Details
-
Bug
-
Resolution: Fixed
-
Major
-
None
-
None
-
None
-
3
-
6320
Description
This bug is mainly open for information and to let the community aware, just in case ...
So, here is the story, running with our/Bull Lustre 2.1.2 version, customer started to report files corruptions where a Client can successfully create/write/re-read files until an other Client tries to access the same file.
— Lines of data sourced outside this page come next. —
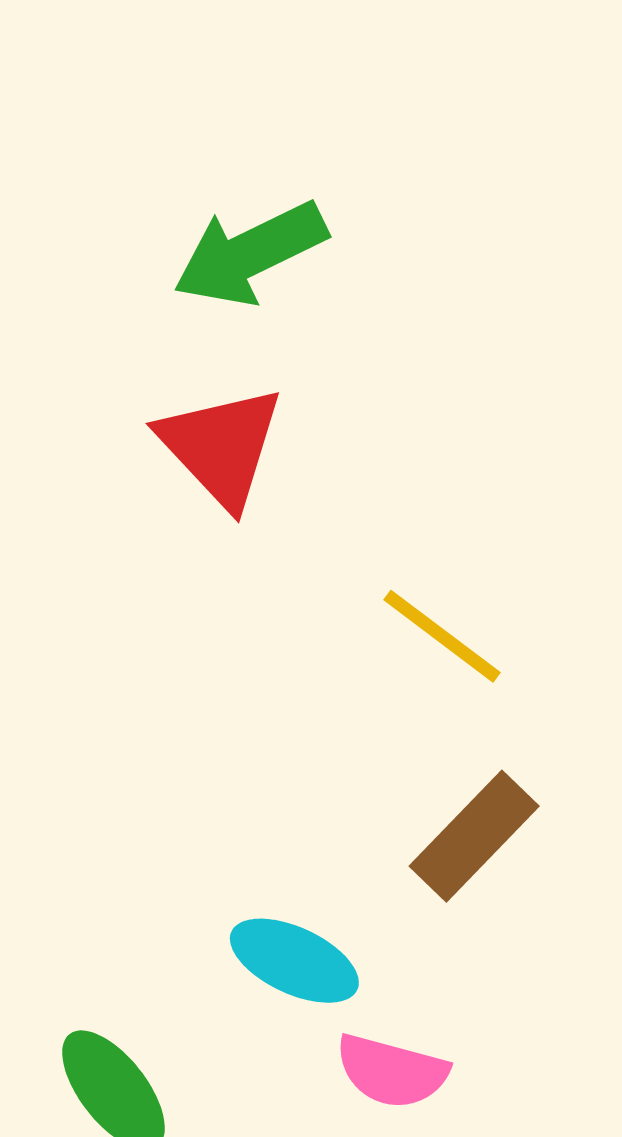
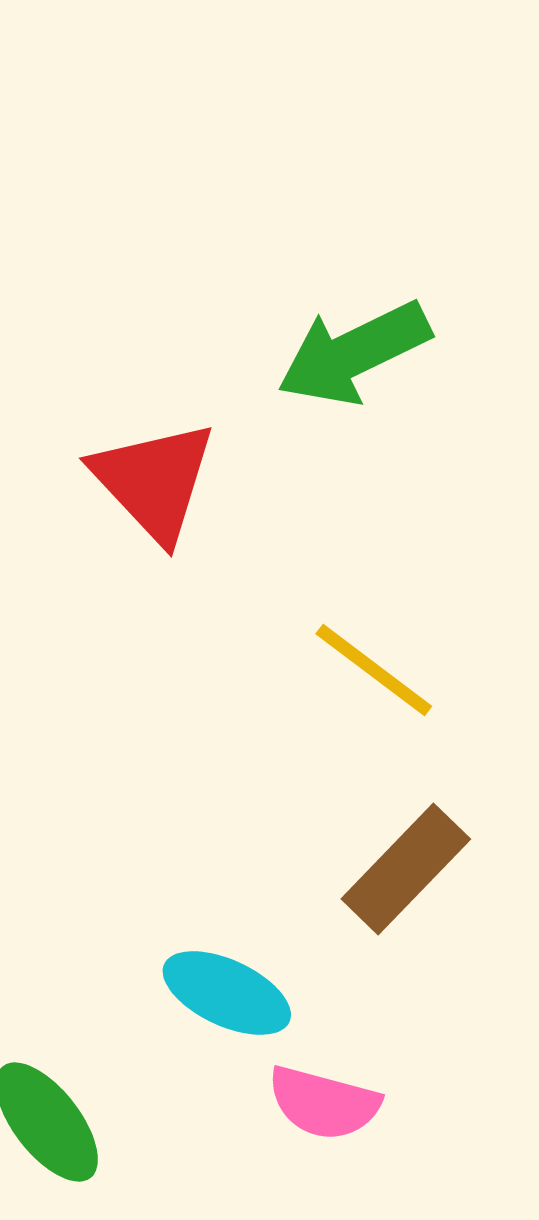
green arrow: (250, 253) -> (354, 353), moved

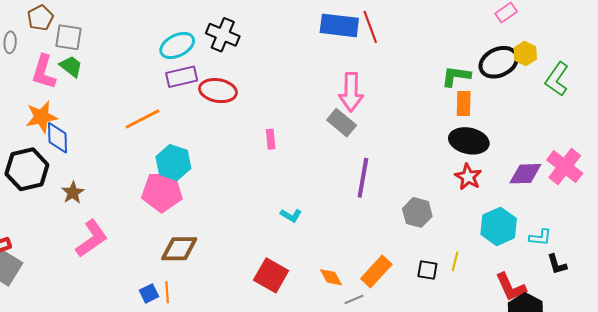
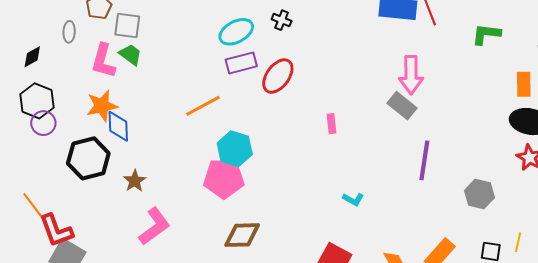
black cross: (223, 35) -> (282, 20), size x0.6
green L-shape: (456, 76) -> (486, 34), moved
red ellipse: (218, 91) -> (278, 76), turned -63

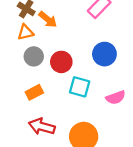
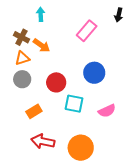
gray circle: (34, 56) -> (22, 79), moved

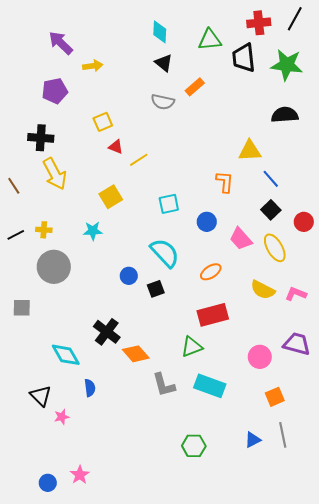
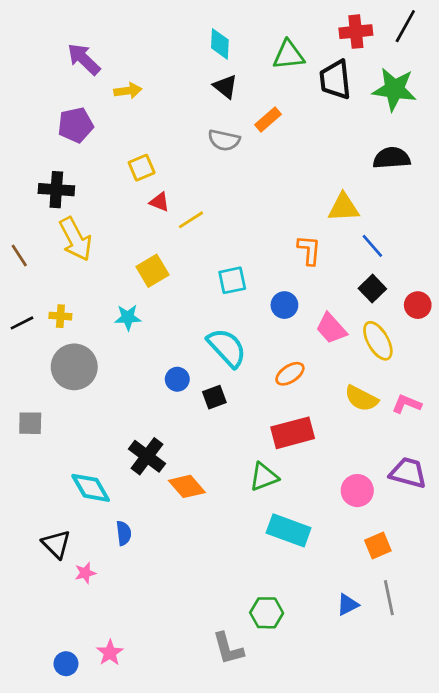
gray L-shape: (164, 385) -> (228, 649), moved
At this time the files content became corrupted for all (missing blocks of data or zéro file-size ...) !!
On the other hand, the corruptions have been identified to occur only on OSTs/OSCs where the file-creator Client had no more grant ("/proc/fs/lustre/osc/<OST-import>/cur_
{dirty|grant|lost_grant}_bytes" are Null) and also they seem to never be automatically recovered but only when we run a small program doing O_DIRECT writes to these OSTs ...
Finally doing a full Lustre-trace of a program/command on a Client writing to these "zero-grant" OSTs, we found that the -EDQUOT was coming up during the cached-write standard path/routines and then the direct-IO path was attempted but ended with -EALREADY finally substitued with a successfull Null/0 return-value and no page written/flushed to the Server at all nor new grants recovered !!!
Having a look to the concerned source-code, this would only occur if the written page(s) was not set Dirty ...
Finally we found that this behavior/bug (missing "set_page_dirty()" vvp_io_commit_write() in case of -EDQUOT return from cl_page_add_cache() and implicit switch to direct-IO path/vvp_page_sync_io()) was not in Lustre v2.1.2 Base but has been introduced by patch from LU-1442 that our R&D included due to its high-level critical ...
This bug has been since fixed by LU-1703 that we (I mean Bull R&D) need to integrate asap !!!!
Also, I think that an explicit link/comment has to be added in LU-1442 to detail its running-dependency with LU-1703 patch.